■ What you have to do ■
I would like you to return all of the records exactly as they stand.

Dataset entries

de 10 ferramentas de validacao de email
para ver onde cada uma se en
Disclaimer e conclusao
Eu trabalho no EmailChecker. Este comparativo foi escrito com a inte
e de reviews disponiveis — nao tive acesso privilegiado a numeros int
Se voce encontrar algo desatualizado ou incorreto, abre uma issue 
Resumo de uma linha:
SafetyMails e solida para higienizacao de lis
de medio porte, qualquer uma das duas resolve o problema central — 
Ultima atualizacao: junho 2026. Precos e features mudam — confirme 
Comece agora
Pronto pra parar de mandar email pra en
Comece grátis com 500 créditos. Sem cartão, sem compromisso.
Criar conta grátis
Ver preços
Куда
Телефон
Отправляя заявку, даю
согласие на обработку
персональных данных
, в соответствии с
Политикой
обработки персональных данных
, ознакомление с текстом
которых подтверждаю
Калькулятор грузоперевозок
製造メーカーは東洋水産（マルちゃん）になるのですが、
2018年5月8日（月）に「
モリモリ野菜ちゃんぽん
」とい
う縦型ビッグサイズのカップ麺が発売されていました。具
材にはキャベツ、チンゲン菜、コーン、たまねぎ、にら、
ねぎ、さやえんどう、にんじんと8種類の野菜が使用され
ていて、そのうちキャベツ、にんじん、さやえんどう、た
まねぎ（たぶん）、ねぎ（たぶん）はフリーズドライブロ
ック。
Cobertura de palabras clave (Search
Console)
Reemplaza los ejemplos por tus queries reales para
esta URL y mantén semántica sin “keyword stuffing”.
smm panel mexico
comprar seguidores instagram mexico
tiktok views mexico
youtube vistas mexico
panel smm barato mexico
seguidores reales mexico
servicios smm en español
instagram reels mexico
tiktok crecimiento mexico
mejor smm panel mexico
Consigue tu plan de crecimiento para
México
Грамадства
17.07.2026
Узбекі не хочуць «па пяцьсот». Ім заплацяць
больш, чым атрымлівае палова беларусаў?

■ Completed exercise ■
de 10 ferramentas de validacao de email
para ver onde cada uma se en
Disclaimer e conclusao
Eu trabalho no EmailChecker. Este comparativo foi escrito com a inte
e de reviews disponiveis — nao tive acesso privilegiado a numeros int
Se voce encontrar algo desatualizado ou incorreto, abre uma issue 
Resumo de uma linha:
SafetyMails e solida para higienizacao de lis
de medio porte, qualquer uma das duas resolve o problema central — 
Ultima atualizacao: junho 2026. Precos e features mudam — confirme 
Comece agora
Pronto pra parar de mandar email pra en
Comece grátis com 500 créditos. Sem cartão, sem compromisso.
Criar conta grátis
Ver preços
Куда
Телефон
Отправляя заявку, даю
согласие на обработку
персональных данных
, в соответствии с
Политикой
обработки персональных данных
, ознакомление с текстом
которых подтверждаю
Калькулятор грузоперевозок
製造メーカーは東洋水産（マルちゃん）になるのですが、
2018年5月8日（月）に「
モリモリ野菜ちゃんぽん
」とい
う縦型ビッグサイズのカップ麺が発売されていました。具
材にはキャベツ、チンゲン菜、コーン、たまねぎ、にら、
ねぎ、さやえんどう、にんじんと8種類の野菜が使用され
ていて、そのうちキャベツ、にんじん、さやえんどう、た
まねぎ（たぶん）、ねぎ（たぶん）はフリーズドライブロ
ック。
Cobertura de palabras clave (Search
Console)
Reemplaza los ejemplos por tus queries reales para
esta URL y mantén semántica sin “keyword stuffing”.
smm panel mexico
comprar seguidores instagram mexico
tiktok views mexico
youtube vistas mexico
panel smm barato mexico
seguidores reales mexico
servicios smm en español
instagram reels mexico
tiktok crecimiento mexico
mejor smm panel mexico
Consigue tu plan de crecimiento para
México
Грамадства
17.07.2026
Узбекі не хочуць «па пяцьсот». Ім заплацяць
больш, чым атрымлівае палова беларусаў?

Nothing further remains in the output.